Katastrophenhilfe: Präsident leitete Teespende aus Sri Lanka an Familienangehörige der eigenen Garde weiter.

Foto: U.S. Department of State / Wikimedia (PD US DOS)
Präsident Michel Aoun gab Teespende aus Sri Lanka an eigene Garde weiter

Nach der Explosionskatastrophe im Hafen von Beirut vom 4. August 2020 sagten viele Mitglieder der internationalen Staatengemeinschaft Hilfe zu. Der Inselstaat Sri Lanka spendete unter anderem insgesamt 1.675 Kilogramm Tee an die Opfer in Beirut. Diese Teespende wurde vom Botschafter aus Sri Lanka in Beirut an Präsident Michel Aoun übergeben.

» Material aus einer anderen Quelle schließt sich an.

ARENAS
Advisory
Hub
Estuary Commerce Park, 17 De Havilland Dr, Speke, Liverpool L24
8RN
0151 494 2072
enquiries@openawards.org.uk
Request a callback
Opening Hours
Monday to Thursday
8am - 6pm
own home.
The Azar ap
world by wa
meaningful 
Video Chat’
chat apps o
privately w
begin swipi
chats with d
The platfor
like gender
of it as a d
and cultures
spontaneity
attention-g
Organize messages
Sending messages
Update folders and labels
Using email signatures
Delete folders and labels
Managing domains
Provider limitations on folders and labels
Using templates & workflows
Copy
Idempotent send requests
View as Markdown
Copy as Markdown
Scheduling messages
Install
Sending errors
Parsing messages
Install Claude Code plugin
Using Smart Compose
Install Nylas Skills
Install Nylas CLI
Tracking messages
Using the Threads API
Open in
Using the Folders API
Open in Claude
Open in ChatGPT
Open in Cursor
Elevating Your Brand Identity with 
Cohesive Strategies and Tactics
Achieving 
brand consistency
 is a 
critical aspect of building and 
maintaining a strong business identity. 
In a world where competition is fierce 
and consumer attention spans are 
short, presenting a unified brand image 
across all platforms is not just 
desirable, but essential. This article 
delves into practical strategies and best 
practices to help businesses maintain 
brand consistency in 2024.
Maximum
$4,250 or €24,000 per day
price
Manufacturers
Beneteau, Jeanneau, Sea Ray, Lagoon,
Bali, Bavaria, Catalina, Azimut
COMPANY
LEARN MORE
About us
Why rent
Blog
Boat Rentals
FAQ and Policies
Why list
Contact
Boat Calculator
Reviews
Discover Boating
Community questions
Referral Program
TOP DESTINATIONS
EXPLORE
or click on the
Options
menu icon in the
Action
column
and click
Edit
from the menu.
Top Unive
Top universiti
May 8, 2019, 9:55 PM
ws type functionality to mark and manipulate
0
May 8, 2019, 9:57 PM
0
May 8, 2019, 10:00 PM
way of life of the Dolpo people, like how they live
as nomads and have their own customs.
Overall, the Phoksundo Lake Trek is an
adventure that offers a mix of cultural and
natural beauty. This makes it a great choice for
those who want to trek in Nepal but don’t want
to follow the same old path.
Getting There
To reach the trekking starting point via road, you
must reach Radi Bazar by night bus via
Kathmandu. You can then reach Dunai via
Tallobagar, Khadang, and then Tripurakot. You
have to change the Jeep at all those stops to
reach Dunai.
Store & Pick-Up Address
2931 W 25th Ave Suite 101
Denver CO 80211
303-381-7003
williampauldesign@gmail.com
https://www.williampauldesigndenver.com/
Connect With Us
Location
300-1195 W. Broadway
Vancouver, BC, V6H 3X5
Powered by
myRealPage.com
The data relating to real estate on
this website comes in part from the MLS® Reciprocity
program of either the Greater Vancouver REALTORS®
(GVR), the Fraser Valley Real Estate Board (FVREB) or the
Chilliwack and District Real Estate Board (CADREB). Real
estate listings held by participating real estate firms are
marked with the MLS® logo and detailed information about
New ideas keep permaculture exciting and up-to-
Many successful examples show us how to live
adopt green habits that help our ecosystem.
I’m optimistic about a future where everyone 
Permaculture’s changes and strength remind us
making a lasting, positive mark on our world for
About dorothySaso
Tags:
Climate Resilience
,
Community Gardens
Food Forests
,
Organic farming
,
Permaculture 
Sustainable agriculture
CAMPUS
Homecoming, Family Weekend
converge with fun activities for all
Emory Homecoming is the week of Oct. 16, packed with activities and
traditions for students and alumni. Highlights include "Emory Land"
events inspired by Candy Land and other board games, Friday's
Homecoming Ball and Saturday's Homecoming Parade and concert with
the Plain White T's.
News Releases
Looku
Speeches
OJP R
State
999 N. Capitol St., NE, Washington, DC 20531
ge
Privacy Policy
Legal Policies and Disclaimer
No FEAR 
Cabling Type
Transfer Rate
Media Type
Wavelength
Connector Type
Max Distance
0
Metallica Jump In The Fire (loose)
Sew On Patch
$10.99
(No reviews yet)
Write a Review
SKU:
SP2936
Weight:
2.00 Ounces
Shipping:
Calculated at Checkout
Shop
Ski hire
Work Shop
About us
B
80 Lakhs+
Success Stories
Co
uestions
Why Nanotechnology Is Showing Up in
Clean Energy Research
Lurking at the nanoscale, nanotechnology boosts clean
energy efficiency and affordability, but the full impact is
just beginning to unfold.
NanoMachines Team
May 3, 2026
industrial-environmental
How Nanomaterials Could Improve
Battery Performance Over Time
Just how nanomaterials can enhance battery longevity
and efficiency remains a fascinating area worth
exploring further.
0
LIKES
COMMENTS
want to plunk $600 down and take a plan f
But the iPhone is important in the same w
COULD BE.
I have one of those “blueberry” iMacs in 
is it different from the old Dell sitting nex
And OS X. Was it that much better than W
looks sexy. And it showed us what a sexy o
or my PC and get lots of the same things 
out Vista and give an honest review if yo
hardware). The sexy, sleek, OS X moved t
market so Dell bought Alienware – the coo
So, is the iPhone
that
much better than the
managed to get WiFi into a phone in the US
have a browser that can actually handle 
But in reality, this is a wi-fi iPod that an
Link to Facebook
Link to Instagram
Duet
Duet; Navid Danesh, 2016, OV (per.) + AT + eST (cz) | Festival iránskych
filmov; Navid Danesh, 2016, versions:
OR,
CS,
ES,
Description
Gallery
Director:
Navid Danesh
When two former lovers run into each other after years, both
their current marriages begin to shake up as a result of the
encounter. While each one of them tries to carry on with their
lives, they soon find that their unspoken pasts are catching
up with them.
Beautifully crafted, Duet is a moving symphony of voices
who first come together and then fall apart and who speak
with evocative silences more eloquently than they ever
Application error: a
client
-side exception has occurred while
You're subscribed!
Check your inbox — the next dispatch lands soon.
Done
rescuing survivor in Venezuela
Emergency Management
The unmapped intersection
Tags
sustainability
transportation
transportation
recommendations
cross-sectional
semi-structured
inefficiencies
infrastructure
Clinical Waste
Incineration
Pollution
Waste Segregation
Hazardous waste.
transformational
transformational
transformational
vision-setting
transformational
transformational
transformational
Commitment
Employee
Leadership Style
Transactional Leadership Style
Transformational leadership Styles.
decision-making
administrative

Das libanesische Staatsoberhaupt gab die Teespende aber nicht an die notleidende Beiruter Bevölkerung weiter, sondern verteilte sie an die Familien seiner Präsidentengarde. Dies führt nun zu massiver öffentlicher Empörung in der Bevölkerung gegen Präsident Aoun.

Präsident Aoun wird vom Volk als Teedieb beschimpft

In den sozialen Medien des Libanon kennt die Wut gegen Präsident Aoun in diesem Zusammenhang keine Grenzen. Bürger beschimpfen das libanesische Staatsoberhaupt als Teedieb. Wörtlich finden sie die Hilfsverteilung an die Entourage des Präsidenten als „skandalös“. Viele Libanesen fragen sich, wie der Umgang mit den Hilfsgeldern vor sich geht, wenn bereits eine Teespende vom Staatsoberhaupt für seine Gardisten unterschlagen wird.

Das Präsidentenamt gibt sich verständnislos gegenüber der Kritik aus dem Volk. Auch unter den Familien der Gardisten würden sich Opfer der Explosion befinden, heißt es in einer Stellungnahme. Insgesamt zeigt sich aber ein weiteres Mal, wie korrupt die Eliten im Libanon sich geben, wenn es um den Vorteil für sich und ihr engstes Umfeld geht.